Date: Mon, 25 Nov 2002 17:13:59 -0500
Reply-To: Paul McDonald <pdm@SPIKEWARE.COM>
Sender: "SAS(r) Discussion" <SAS-L@LISTSERV.UGA.EDU>
From: Paul McDonald <pdm@SPIKEWARE.COM>
Subject: Re: Set statement bug?
>As I said before, one issue with the request for a specific number of
>different examples turns on the interpretation of different. I would
>define different to include the same code when used with the intent of
>solving different problems, or different code when used with the
>intent of solving the same problem. If one disagrees then one might
>collapse some of these examples. In all of the examples below there
>is an unmentioned main SAS data set to be processed with a main SET
>statement. I have arranged the examples so the conditional SET
>statements precede those in loops on the basis that condition is more
>primitive than looping. No priority should be inferred from the
>order and many have been previously mentioned.
>1) A conditional SET statement to a file other than the main dataset
> to blank all variables.
> if _iorc_ > 0 then
> do ;
> pt = 1 ;
> set blank point = pt ;
> end ;
I think what you are doing here is that on codition _IORC_ > 0 ,then the
first record for data set WORK.BLANK is added. Further, I "think" that you
intend WORK.BLANK to have the same attributes of the input data set, but
all missing values. This would then give missing values.
Cool idea, I'll use it tomorrow!
>2) A conditional SET statement to stabilize the PDV so that the "--"
> notation can be reliably used when reading a SAS dataset where the
> order of variables can differ from one execution to the next.
> if 0 then set standard ;
I've never seen a practical application where depending upon the order of
the variables in the data set is a good idea. It has always been standard
where I go (probably because I write the standard and HEY that's what I
like) to never depend on the order.
Can you provide an example where depending on the order of the variables in
the data set is helpful?
>3) A conditional SET statement to predetermine variable attributes.
> if 0 then set standard ;
> If you wish to claim this is exactly like the preceding example, I
> agree that it is debatable, however my purpose for using this code
> and the conditions under which I would apply it are quite different
> from that given above, so I see them as different.
Yeah, I liked this one too... but I probably won't use it much. Still,
pracitacl and a good idea.
>4) A conditional SET statement to determine NOBS. I know that this is
> repetition of your idea, but that does not make any less valid.
Again, you could do it, but the macro is faster.
>5) A conditional SET statement to read one record of totals in
> calculating percentages. This was given as exception by Paul
> McDonald [pdm@SPIKEWARE.COM] when not allowing multiple SET
> statements, but it certainly is a condition that deserves mention
> in any more or less complete list of examples.
Yes it does! (see, I got one right!)
>6) SET in an initial loop to fill a temporary array before main
> processing. I agree that you gave such an example before.

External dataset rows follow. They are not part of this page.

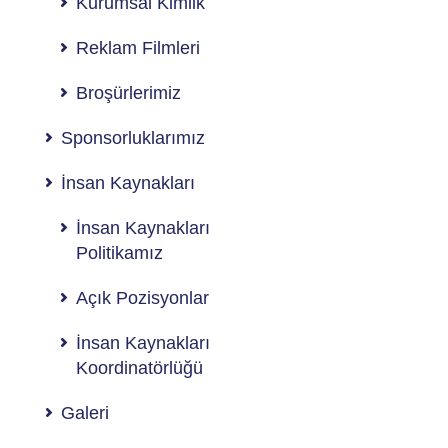
Kurumsal Kimlik
Reklam Filmleri
Broşürlerimiz
Sponsorluklarımız
İnsan Kaynakları
İnsan Kaynakları
Politikamız
Açık Pozisyonlar
İnsan Kaynakları
Koordinatörlüğü
Galeri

I just spent a month re-writting code that did that, and I knocked off 60%
of the run time on a 33-hour job. Please provide a good example of this
one, because I've been looking at a bad one for quite some time!
>7) SET with the POINT or KEY option to look up data in a secondary
> data source. One might argue that this serves the same purpose as
> the preceding suggestion, but I see it as a different technique
> with a different set of advantages and disadvantages. (Does the use
> of KEY constitute a different example?)
Hey, I'll call it a different example! Can you just use UPDATE instead?
>8) SET in a loop with the POINT option to create an efficient
> Cartesian product. I agree that SQL is most appropriate for many
> Cartesian products, but would disagree with replacing "most" with
> "all". See an early Observations article for reasons. In the
> subsequent year I wrote a Coder's Corner paper for either SESUG or
> NESUG on improvements to the code suggested by the authors of the
> Observations article.
Got a url for the paper? would like to read it!
>9) SET in multiple loops to revisit data needed at different times.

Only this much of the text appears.